A considerable challenge for maternity care providers is recognising clinical deterioration early in pregnant women. Professional bodies recommend the use of clinical assessment protocols or evaluation tools, commonly referred to as physiological track-and-trigger systems (TTS) or early warning systems (EWS), as a means of helping maternity care providers recognise actual or potential clinical deterioration early. TTS/EWS are clinician-administered (midwife, obstetrician), bedside physiological assessment protocols, charts or tools designed to record routinely assessed clinical parameters; that is, blood pressure, temperature, heart rate, urine output and mental/neurological alertness. In general, these systems involve the application of scores or alert indicators to the observed physiological parameters based on their prespecified limits of normality. The overall system score or alert limit is then used to assist the maternity care provider identify a need to escalate care. This, in turn, may allow for earlier intervention(s) to alter the course of the emerging critical illness and ultimately reduce or avoid mortality and morbidity sequelae.

Objectives: 

To evaluate the clinical- and cost-effectiveness of maternal physiological TTS/EWS on pregnancy, labour and birth, postpartum (up to 42 days) and neonatal outcomes.

Search strategy: 

We searched Cochrane Pregnancy and Childbirth's Trials Register (28 May 2021), ClinicalTrials.gov, the WHO International Clinical Trials Registry Platform (ICTRP) (7 June 2021), OpenGrey, the ProQuest Dissertations and Theses database (7 June 2021), and reference lists of retrieved studies.

Selection criteria: 

We included randomised and quasi-randomised controlled trials (RCTs), including cluster-RCTs, comparing physiological TTS/EWS with no system or another system. Participants were women who were pregnant or had given birth within the previous 42 days, at high risk and low risk for pregnancy, labour and birth, and postpartum complications.

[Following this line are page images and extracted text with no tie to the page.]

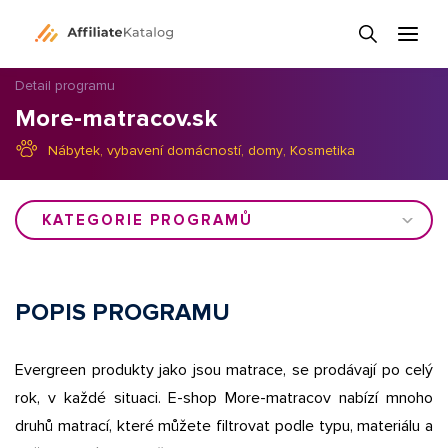
Detail programu
More-matracov.sk
Nábytek, vybavení domácností, domy
,
Kosmetika
KATEGORIE PROGRAMŮ
POPIS PROGRAMU
Evergreen produkty jako jsou matrace, se prodávají po celý
rok, v každé situaci. E-shop More-matracov nabízí mnoho
druhů matrací, které můžete filtrovat podle typu, materiálu a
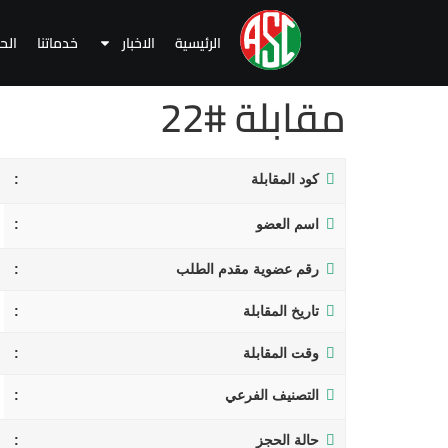
الرئيسية
الاخبار
خدماتنا
الح
مقابلة #22
كود المقابلة
اسم العضو
رقم عضوية مقدم الطلب
تاريخ المقابلة
وقت المقابلة
التصنيف الفرعي
حالة الحجز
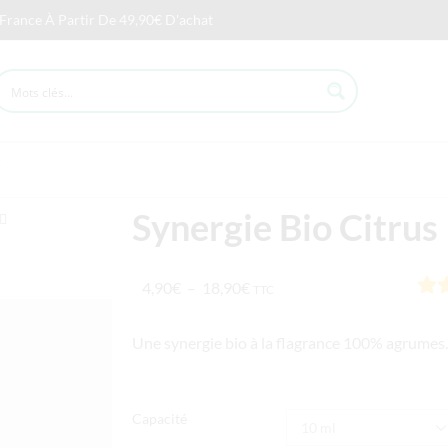
 France À Partir De 49,90€ D'achat
Synergie Bio Citrus
4,90
€
–
18,90
€
TTC
Une synergie bio à la flagrance 100% agrumes.
Capacité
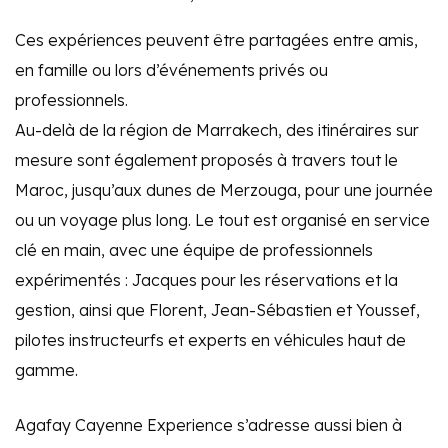
Ces expériences peuvent être partagées entre amis,
en famille ou lors d’événements privés ou
professionnels.
Au-delà de la région de Marrakech, des itinéraires sur
mesure sont également proposés à travers tout le
Maroc, jusqu’aux dunes de Merzouga, pour une journée
ou un voyage plus long. Le tout est organisé en service
clé en main, avec une équipe de professionnels
expérimentés : Jacques pour les réservations et la
gestion, ainsi que Florent, Jean-Sébastien et Youssef,
pilotes instructeurfs et experts en véhicules haut de
gamme.
Agafay Cayenne Experience s’adresse aussi bien à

Data collection and analysis: 

Two review authors (VS and MN) independently assessed all identified papers for inclusion and performed risk of bias assessments. Any discrepancies were resolved through discussion and consensus. Data extraction was also conducted independently by two review authors (VS and MN) and checked for accuracy. We used the summary odds ratio (OR) with 95% confidence intervals (CIs) to present the results for dichotomous data and the mean difference (MD) with 95% CI to present the results for continuous data.

Main results: 

We included two studies, a parallel RCT involving 700 women and a stepped-wedge cluster trial involving 536,233 women. Both studies were published in 2019, and both were conducted in low-resource settings. The interventions were the 'Saving Mothers Score' (SMS) and the CRADLE Vital Sign Alert (VSA) device, and both interventions were compared with standard care. Both studies had low or unclear risk of bias on all seven risk of bias criteria. Evidence certainty, assessed using GRADE, ranged from very low to moderate certainty, mainly due to other bias as well as inconsistency and imprecision.

For women randomised to TTS/EWS compared to standard care there is probably little to no difference in maternal death (OR 0.80, 95% CI 0.30 to 2.11; 1 study, 536,233 participants; moderate-certainty evidence). Use of TTS/EWS compared to standard care may reduce total haemorrhage (OR 0.36, 95% CI 0.19 to 0.69; 1 study, 700 participants; low-certainty evidence). For women randomised to TTS/EWS compared to standard care there may be little to no difference in sepsis (OR 0.21, 95% CI 0.02 to 1.80; 1 study, 700 participants; low-certainty evidence), eclampsia (OR 1.50, 95% CI 0.74 to 3.03; 2 studies, 536,933 participants; low-certainty evidence) and HELLP (OR 0.21, 95% CI 0.01 to 4.40; 1 study, 700 participants; very low-certainty evidence), and probably little to no difference in maternal admission to the intensive care unit (ICU) (OR 0.78, 95% CI  0.53 to 1.15; 2 studies, 536,933 participants; moderate-certainty evidence). Use of TTS/EWS compared to standard care may reduce a woman's length of hospital stay (MD -1.21, 95% CI -1.78 to -0.64; 1 study, 700 participants; low-certainty evidence) but may result in little to no difference in neonatal death (OR 1.06, 95% CI 0.62 to 1.84; 1 study, 700 participants; low-certainty evidence). Cost-effectiveness measures were not measured in either of the two studies.